▶ What is being asked: Search the data for "number". Return each matching line.

▶ Data for the task:
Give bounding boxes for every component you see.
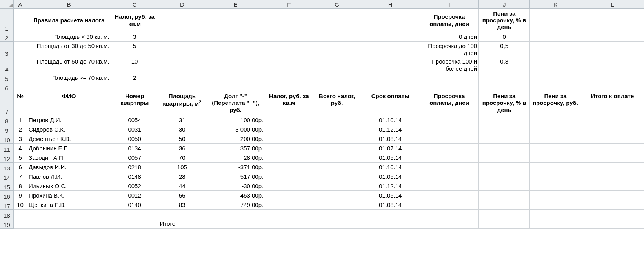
cell[interactable] <box>27 210 111 219</box>
cell-fio[interactable]: Заводин А.П. <box>27 153 111 163</box>
cell[interactable] <box>111 82 158 92</box>
cell-penalty-pct[interactable] <box>479 125 530 134</box>
cell-penalty-rub[interactable] <box>530 153 581 163</box>
cell[interactable] <box>581 82 644 92</box>
cell-apt[interactable]: 0012 <box>111 191 158 200</box>
cell[interactable] <box>361 73 420 82</box>
cell-penalty-rub[interactable] <box>530 191 581 200</box>
cell[interactable] <box>265 42 313 57</box>
cell-due[interactable]: 01.05.14 <box>361 172 420 181</box>
cell-debt[interactable]: 517,00р. <box>206 172 265 181</box>
cell[interactable] <box>530 32 581 42</box>
cell[interactable] <box>206 32 265 42</box>
cell[interactable] <box>158 42 206 57</box>
cell-due[interactable]: 01.10.14 <box>361 115 420 125</box>
cell-penalty-pct[interactable] <box>479 163 530 172</box>
cell-total[interactable] <box>581 181 644 191</box>
delay-desc[interactable]: Просрочка до 100 дней <box>420 42 478 57</box>
cell[interactable] <box>265 219 313 229</box>
cell-tax-rate[interactable] <box>265 125 313 134</box>
cell-number[interactable]: 8 <box>14 181 27 191</box>
cell-number[interactable]: 3 <box>14 134 27 144</box>
cell[interactable] <box>265 57 313 73</box>
cell-apt[interactable]: 0031 <box>111 125 158 134</box>
cell[interactable] <box>14 9 27 32</box>
cell[interactable] <box>158 73 206 82</box>
rule-desc[interactable]: Площадь от 30 до 50 кв.м. <box>27 42 111 57</box>
cell-total[interactable] <box>581 191 644 200</box>
cell[interactable] <box>206 57 265 73</box>
cell[interactable] <box>479 73 530 82</box>
row-header[interactable]: 6 <box>0 82 14 92</box>
delay-percent[interactable]: 0,3 <box>479 57 530 73</box>
cell[interactable] <box>111 219 158 229</box>
cell-tax-rate[interactable] <box>265 191 313 200</box>
cell[interactable] <box>420 219 478 229</box>
cell-delay[interactable] <box>420 153 478 163</box>
cell-fio[interactable]: Добрынин Е.Г. <box>27 144 111 153</box>
cell[interactable] <box>530 82 581 92</box>
cell-area[interactable]: 44 <box>158 181 206 191</box>
cell[interactable] <box>420 82 478 92</box>
cell[interactable] <box>206 73 265 82</box>
cell-number[interactable]: 2 <box>14 125 27 134</box>
rule-rate[interactable]: 3 <box>111 32 158 42</box>
cell[interactable] <box>313 73 361 82</box>
cell[interactable] <box>420 73 478 82</box>
cell[interactable] <box>313 9 361 32</box>
cell[interactable] <box>14 42 27 57</box>
cell[interactable] <box>158 9 206 32</box>
cell-tax-total[interactable] <box>313 144 361 153</box>
th-apt[interactable]: Номер квартиры <box>111 92 158 115</box>
cell[interactable] <box>14 32 27 42</box>
cell-tax-rate[interactable] <box>265 153 313 163</box>
cell-total[interactable] <box>581 125 644 134</box>
cell-penalty-rub[interactable] <box>530 125 581 134</box>
cell-fio[interactable]: Прохина В.К. <box>27 191 111 200</box>
cell-fio[interactable]: Дементьев К.В. <box>27 134 111 144</box>
cell-tax-rate[interactable] <box>265 144 313 153</box>
row-header[interactable]: 8 <box>0 115 14 125</box>
delay-header-percent[interactable]: Пени за просрочку, % в день <box>479 9 530 32</box>
cell-number[interactable]: 6 <box>14 163 27 172</box>
col-header[interactable]: F <box>265 0 313 9</box>
cell[interactable] <box>479 210 530 219</box>
row-header[interactable]: 11 <box>0 144 14 153</box>
cell[interactable] <box>581 73 644 82</box>
cell-area[interactable]: 70 <box>158 153 206 163</box>
cell-delay[interactable] <box>420 125 478 134</box>
cell-debt[interactable]: -3 000,00р. <box>206 125 265 134</box>
cell-debt[interactable]: 749,00р. <box>206 200 265 210</box>
cell[interactable] <box>313 57 361 73</box>
cell-number[interactable]: 10 <box>14 200 27 210</box>
rule-desc[interactable]: Площадь >= 70 кв.м. <box>27 73 111 82</box>
cell[interactable] <box>361 210 420 219</box>
cell-apt[interactable]: 0050 <box>111 134 158 144</box>
cell-debt[interactable]: 100,00р. <box>206 115 265 125</box>
cell-total[interactable] <box>581 115 644 125</box>
cell[interactable] <box>479 219 530 229</box>
col-header[interactable]: G <box>313 0 361 9</box>
cell[interactable] <box>111 210 158 219</box>
cell[interactable] <box>206 210 265 219</box>
cell[interactable] <box>361 82 420 92</box>
delay-desc[interactable]: 0 дней <box>420 32 478 42</box>
rule-rate[interactable]: 5 <box>111 42 158 57</box>
cell-number[interactable]: 9 <box>14 191 27 200</box>
cell-area[interactable]: 28 <box>158 172 206 181</box>
th-delay[interactable]: Просрочка оплаты, дней <box>420 92 478 115</box>
total-label[interactable]: Итого: <box>158 219 206 229</box>
cell-debt[interactable]: 28,00р. <box>206 153 265 163</box>
row-header[interactable]: 19 <box>0 219 14 229</box>
cell-penalty-rub[interactable] <box>530 181 581 191</box>
cell-due[interactable]: 01.10.14 <box>361 163 420 172</box>
cell[interactable] <box>530 57 581 73</box>
row-header[interactable]: 2 <box>0 32 14 42</box>
row-header[interactable]: 16 <box>0 191 14 200</box>
cell[interactable] <box>581 9 644 32</box>
cell[interactable] <box>361 57 420 73</box>
cell-fio[interactable]: Щепкина Е.В. <box>27 200 111 210</box>
th-debt[interactable]: Долг "-" (Переплата "+"), руб. <box>206 92 265 115</box>
cell-apt[interactable]: 0054 <box>111 115 158 125</box>
cell-penalty-rub[interactable] <box>530 200 581 210</box>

▶ Task answer:
cell-number[interactable]: 8 <box>14 181 27 191</box>
cell-number[interactable]: 3 <box>14 134 27 144</box>
cell-number[interactable]: 2 <box>14 125 27 134</box>
cell-number[interactable]: 6 <box>14 163 27 172</box>
cell-number[interactable]: 10 <box>14 200 27 210</box>
cell-number[interactable]: 9 <box>14 191 27 200</box>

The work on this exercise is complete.